De acordo com Gabriel Corrêa, gerente de FP&A e Finanças da Lindsay América Latina, representada pelas marcas Zimmatic™ e FieldNET™, o crédito para o produtor rural está mais burocrático e caro, com juros na faixa de 19%, considerando o spread bancário. “Esse patamar é significativamente superior ao que observamos nos últimos anos”, ressalta.
Para efeito de comparação, no início de 2020, a taxa básica era de 3% ao ano, enquanto os financiamentos do Plano Safra operavam com juros próximos a 6%. Desde então, o cenário mudou drasticamente, levando os agentes financeiros a adotarem uma postura mais conservadora na concessão de créditos, especialmente neste início de 2025. “Os bancos estão mais criteriosos, analisando a capacidade de pagamento do produtor a longo prazo e sua segurança produtiva”, explica Corrêa.
Tecnologia como aliada na segurança da produção
Diante desse contexto desafiador, os agricultores precisam adotar estratégias eficientes para garantir a produtividade. Uma das soluções mais relevantes é a irrigação, que permite maior segurança contra déficits hídricos. O uso de pivôs irrigados possibilita a produção de até três safras anuais, um diferencial competitivo expressivo. “Os produtores irrigantes são os únicos capazes de manter uma produtividade mínima mesmo em condições de seca severa”, destaca Corrêa.

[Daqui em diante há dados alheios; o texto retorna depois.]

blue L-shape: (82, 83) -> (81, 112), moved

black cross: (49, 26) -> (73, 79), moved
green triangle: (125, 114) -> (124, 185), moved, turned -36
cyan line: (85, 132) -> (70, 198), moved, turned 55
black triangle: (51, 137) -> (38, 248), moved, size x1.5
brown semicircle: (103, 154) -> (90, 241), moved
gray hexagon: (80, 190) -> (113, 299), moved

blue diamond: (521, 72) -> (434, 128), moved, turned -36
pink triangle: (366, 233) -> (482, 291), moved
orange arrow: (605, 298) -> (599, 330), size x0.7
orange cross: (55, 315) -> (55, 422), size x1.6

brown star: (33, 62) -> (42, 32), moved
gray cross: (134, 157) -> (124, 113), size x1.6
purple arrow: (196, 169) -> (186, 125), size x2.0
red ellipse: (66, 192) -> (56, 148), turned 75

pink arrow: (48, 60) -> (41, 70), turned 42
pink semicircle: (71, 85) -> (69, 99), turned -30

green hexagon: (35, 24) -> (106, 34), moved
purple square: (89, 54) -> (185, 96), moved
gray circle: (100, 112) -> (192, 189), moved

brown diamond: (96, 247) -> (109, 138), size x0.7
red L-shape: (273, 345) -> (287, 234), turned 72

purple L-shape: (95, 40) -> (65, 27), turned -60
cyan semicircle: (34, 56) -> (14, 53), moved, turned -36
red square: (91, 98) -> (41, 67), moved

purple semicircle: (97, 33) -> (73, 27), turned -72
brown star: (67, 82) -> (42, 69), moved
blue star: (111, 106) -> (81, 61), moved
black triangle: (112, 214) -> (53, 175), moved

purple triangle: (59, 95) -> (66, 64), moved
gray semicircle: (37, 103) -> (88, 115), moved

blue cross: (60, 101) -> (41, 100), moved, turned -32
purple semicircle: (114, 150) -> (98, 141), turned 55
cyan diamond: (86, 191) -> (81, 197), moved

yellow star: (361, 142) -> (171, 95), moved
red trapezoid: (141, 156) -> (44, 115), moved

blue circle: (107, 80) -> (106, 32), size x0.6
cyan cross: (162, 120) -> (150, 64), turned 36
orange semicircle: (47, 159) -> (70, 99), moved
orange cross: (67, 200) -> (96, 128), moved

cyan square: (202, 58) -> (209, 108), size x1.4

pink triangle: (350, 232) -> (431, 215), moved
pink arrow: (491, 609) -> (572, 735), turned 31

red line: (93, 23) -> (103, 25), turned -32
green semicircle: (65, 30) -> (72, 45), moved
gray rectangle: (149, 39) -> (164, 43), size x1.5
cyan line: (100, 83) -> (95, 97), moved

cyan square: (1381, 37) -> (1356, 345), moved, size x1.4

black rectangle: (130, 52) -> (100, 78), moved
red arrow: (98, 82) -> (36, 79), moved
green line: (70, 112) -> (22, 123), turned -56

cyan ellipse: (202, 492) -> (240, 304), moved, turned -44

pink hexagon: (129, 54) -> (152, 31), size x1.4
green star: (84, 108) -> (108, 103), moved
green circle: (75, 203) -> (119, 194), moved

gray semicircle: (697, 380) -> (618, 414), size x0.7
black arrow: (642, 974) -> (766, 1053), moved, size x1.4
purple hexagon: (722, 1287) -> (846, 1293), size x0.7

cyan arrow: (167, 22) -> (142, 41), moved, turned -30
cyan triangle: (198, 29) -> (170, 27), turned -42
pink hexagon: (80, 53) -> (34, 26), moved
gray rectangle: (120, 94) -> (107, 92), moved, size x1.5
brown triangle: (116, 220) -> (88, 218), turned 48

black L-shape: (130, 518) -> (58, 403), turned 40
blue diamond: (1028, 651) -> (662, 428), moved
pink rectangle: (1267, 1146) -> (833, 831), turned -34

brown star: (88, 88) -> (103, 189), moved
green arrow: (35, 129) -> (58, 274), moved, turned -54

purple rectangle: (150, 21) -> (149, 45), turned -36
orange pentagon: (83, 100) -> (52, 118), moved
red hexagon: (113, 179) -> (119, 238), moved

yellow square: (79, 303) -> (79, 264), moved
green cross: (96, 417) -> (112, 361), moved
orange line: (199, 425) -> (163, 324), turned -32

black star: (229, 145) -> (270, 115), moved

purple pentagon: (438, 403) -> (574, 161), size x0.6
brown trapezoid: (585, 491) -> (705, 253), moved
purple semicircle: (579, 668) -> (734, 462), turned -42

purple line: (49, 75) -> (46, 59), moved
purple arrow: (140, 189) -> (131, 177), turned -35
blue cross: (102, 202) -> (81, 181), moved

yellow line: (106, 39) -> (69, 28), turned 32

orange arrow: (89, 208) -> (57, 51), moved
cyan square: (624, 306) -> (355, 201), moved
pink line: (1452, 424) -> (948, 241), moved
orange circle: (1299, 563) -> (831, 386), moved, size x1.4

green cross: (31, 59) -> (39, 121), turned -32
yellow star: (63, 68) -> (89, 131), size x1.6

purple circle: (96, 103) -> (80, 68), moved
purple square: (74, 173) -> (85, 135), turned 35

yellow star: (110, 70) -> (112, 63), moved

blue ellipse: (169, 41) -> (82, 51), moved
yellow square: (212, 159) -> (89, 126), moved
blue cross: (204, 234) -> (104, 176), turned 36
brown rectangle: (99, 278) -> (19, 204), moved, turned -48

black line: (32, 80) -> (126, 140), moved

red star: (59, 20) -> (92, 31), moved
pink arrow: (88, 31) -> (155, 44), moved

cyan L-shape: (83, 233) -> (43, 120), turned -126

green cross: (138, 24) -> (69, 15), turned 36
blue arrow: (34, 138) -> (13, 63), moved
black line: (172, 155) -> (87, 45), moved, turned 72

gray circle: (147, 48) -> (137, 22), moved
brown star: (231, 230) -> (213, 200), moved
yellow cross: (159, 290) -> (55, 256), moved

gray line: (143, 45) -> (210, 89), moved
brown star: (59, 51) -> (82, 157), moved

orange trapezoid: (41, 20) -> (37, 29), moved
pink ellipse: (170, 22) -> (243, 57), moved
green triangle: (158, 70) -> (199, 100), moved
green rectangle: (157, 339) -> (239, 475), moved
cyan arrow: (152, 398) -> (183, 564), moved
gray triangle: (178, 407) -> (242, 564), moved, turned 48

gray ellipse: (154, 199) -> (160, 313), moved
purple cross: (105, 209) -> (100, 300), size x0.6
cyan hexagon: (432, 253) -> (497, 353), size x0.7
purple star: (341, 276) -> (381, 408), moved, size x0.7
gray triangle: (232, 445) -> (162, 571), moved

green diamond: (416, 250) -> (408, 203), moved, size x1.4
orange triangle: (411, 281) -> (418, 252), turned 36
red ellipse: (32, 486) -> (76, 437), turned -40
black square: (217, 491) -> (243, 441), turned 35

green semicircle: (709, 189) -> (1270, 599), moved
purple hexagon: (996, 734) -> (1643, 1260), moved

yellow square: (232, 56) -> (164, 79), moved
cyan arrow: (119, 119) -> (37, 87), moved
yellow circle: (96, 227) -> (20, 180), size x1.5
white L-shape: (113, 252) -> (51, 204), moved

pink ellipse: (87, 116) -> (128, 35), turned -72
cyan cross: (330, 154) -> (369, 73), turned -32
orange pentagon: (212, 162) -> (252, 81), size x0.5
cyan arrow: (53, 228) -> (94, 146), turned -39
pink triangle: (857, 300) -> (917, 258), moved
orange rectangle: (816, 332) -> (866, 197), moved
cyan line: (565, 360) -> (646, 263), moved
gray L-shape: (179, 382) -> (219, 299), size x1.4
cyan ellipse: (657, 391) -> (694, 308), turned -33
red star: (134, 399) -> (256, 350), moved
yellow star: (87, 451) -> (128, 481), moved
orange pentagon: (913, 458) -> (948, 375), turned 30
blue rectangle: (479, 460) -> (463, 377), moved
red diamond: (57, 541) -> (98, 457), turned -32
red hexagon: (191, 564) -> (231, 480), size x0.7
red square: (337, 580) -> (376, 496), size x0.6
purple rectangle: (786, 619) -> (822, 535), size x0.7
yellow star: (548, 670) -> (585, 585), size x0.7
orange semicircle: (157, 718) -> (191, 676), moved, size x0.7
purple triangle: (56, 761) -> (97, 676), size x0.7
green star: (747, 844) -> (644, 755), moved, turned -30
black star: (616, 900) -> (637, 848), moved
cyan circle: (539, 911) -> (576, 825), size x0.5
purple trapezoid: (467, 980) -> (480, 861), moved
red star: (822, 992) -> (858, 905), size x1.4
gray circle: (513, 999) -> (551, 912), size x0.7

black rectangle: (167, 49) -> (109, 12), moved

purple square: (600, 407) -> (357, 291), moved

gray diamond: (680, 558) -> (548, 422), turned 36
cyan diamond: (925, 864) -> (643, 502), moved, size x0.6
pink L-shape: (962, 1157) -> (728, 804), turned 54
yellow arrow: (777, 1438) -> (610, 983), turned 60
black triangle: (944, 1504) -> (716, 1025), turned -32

Além do impacto positivo na produtividade, a irrigação também melhora a percepção do produtor perante as instituições financeiras. Essa tecnologia passou a ser considerada um fator relevante na análise de crédito, funcionando como uma espécie de garantia produtiva. “Estamos trabalhando junto aos bancos para que, além da avaliação tradicional, criem produtos financeiros mais vantajosos para o irrigante, com taxas de juros reduzidas”, explica o executivo. Segundo ele, essa diferença é compensada pelo aumento da produtividade na colheita.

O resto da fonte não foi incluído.